Kısacası İsrail'in "Gazap Üzümleri" operasyonundaki hesaplar, aslında Güney Lübnan varoşlarını ve Hizbullah'ın bir örgüt olarak yapısını çok aşıyordu. Hizbullah'ın askeri gücünün yok edilerek direniş gücünün kırılması, Siyonistlerin ilk planda gerçekleştirmek istedikleri şeydi, fakat tek şey değildi. Siyonistlerin hesapları, İslami Direnişle Lübnan halkını ve Lübnan hükümetini karşı karşıya getirmek ve Lübnan'ı Suriye ile birlikte hareket etmekten kaçınmaya mecbur ederek, münferit bir şekilde görüşme masasına oturmasını sağlamak, böylece Suriye'yi bölge ülkelerinden soyutlayarak yalnızlığa itmek şeklinde sıralanabilir.

Fakat Kana katliamı Peres'in, İsrail'in ve Amerika'nın tüm hesaplarını alt üst etti. Amerika ve İsrail Hizbullah'ın bu kadar çetin ceviz çıkacağını, sahip olduğu teknoloji ve gücün tümünü kullandığı halde bu operasyon karşısında direnebileceğini, Lübnan halkının saldırılar karşısında tek yumruk haline geleceğini, dahası Lübnan hükümetinin Suriye ile tarihinde görülmemiş bir şekilde dayanışma sergileyeceğini hesaplayamamışlardı. Amerika ve İsrail'in hesaplarını bozan bir unsur da, katliam karşısında dehşetini gizleyemeyen ve o ana kadar suskun kalan Avrupa, özellikle de Fransa unsuruydu. Avrupa unsurunun devreye girmesi ve Amerika'dan çok daha gerçeğe yakın ve tarafsız çözüm önerileri sunması, Amerika'nın İsrail'e verdiği koşulsuz ve tek taraflı destek karşısında biraz da olsa dengeyi sağlamış oldu.
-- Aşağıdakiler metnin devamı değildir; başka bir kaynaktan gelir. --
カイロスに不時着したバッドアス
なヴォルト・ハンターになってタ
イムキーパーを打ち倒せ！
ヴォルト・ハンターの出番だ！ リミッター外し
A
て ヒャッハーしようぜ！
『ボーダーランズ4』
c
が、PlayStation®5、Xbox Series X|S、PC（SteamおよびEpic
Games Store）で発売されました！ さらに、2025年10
Peki kendilerini bu kadar zor duruma düşürecek bu fahiş hatayı Amerika ve İsrail nasıl yaptılar? Hesaplarının alt üst olmasına nasıl izin verdiler?
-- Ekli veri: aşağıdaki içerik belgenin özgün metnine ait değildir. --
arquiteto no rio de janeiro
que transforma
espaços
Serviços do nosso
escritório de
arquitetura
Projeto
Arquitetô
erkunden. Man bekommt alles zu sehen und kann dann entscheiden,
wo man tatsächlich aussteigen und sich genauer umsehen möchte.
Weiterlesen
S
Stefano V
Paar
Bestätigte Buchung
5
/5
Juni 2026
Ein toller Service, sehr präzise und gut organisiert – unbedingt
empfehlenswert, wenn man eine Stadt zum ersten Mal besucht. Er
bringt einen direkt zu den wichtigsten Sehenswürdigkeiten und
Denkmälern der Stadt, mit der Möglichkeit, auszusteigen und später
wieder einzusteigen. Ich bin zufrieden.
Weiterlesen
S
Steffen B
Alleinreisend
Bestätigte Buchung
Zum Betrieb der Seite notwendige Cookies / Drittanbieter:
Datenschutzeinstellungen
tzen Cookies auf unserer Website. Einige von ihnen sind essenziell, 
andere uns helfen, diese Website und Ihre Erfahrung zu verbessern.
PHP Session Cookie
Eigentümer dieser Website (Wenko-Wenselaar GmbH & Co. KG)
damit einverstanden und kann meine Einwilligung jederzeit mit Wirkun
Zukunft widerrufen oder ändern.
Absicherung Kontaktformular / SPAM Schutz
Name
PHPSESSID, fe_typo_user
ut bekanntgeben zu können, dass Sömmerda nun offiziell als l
Aslında bu sorudaki gerçek yanılgı noktası, katliamın bir hata olarak görülmesi.

Kana katliamı bir hata değil, İsrail'in 1948 öncesi çeteler halinde, bu tarihten sonra da düzenli ordularıyla gerçekleştirdiği savaş stratejisinin bir uzantısıdır. Bu katliamı gerçekleştirmekteki amaçlar şöyle sıralanabilir:

- Sivilleri öldürüp halkı yıldırarak Hizbullah ve Lübnan hükümeti üzerinde baskı oluşturmak. Hizbullah'ın Kuzey İsrail'e yönelik saldırılarının İsraillilerin karşı saldırılarına yol açtığı iddiasının halk arasında yaygın bir kabul görerek halkın tepkisini İsrail saldırıları yerine Hizbullah savaşçılarına yönlendirmek. Böylece baskıların Hizbullah ve halk üzerinde dayanılmaz bir noktaya getirilerek İsrail karşısında direnişin teslimiyet göstermesi bekleniyordu.
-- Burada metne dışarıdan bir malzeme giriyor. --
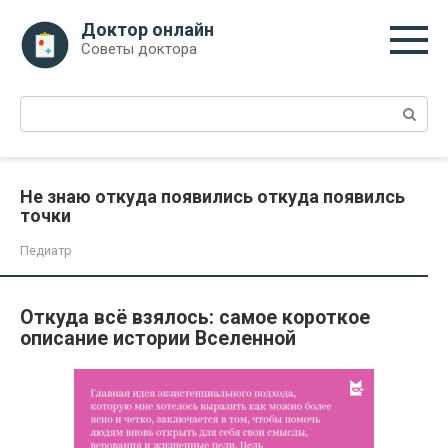
Перейти
Доктор онлайн
к
Советы доктора
контенту
Поиск:
Не знаю откуда появились откуда появилсь
точки
Педиатр
Откуда всё взялось: самое короткое
описание истории Вселенной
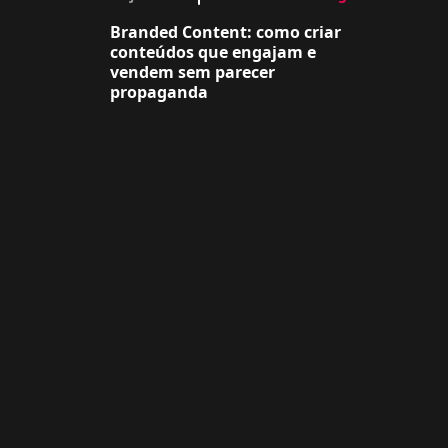
Branded Content: como criar
conteúdos que engajam e
vendem sem parecer
propaganda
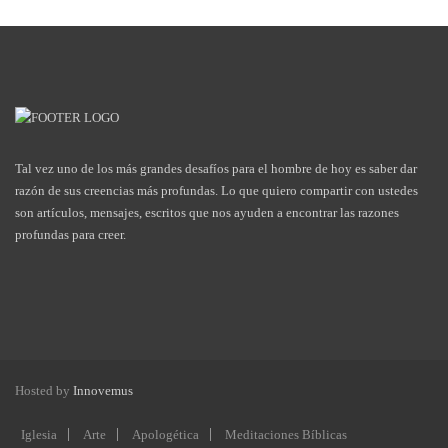
Tal vez uno de los más grandes desafíos para el hombre de hoy es saber dar
razón de sus creencias más profundas. Lo que quiero compartir con ustedes
son artículos, mensajes, escritos que nos ayuden a encontrar las razones
profundas para creer.
Hosted by
Innovemus
Iglesia
Arte
Apologética
Meditaciones Bíblicas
- Güney Lübnanlı sivillere bulundukları yerleri terk ederek Kuzey'e göç etmeleri konusunda İsrail yanlısı "Güney Lübnan'ın Sesi Radyosu"nca verilen emirlere itaat etmeyip BM Karargâhı'na sığınan sivillere iyi bir ders vermek.

BM Karargâhı'nın dahi siviller için bir sığınak olmasından çıkarılarak, İsrail'in sivil ve asker ayırımı yapmadan herkesi Lübnan'ın her yerinde vuracağını kanıtlamak, böylece sivil halkı terörize etmek.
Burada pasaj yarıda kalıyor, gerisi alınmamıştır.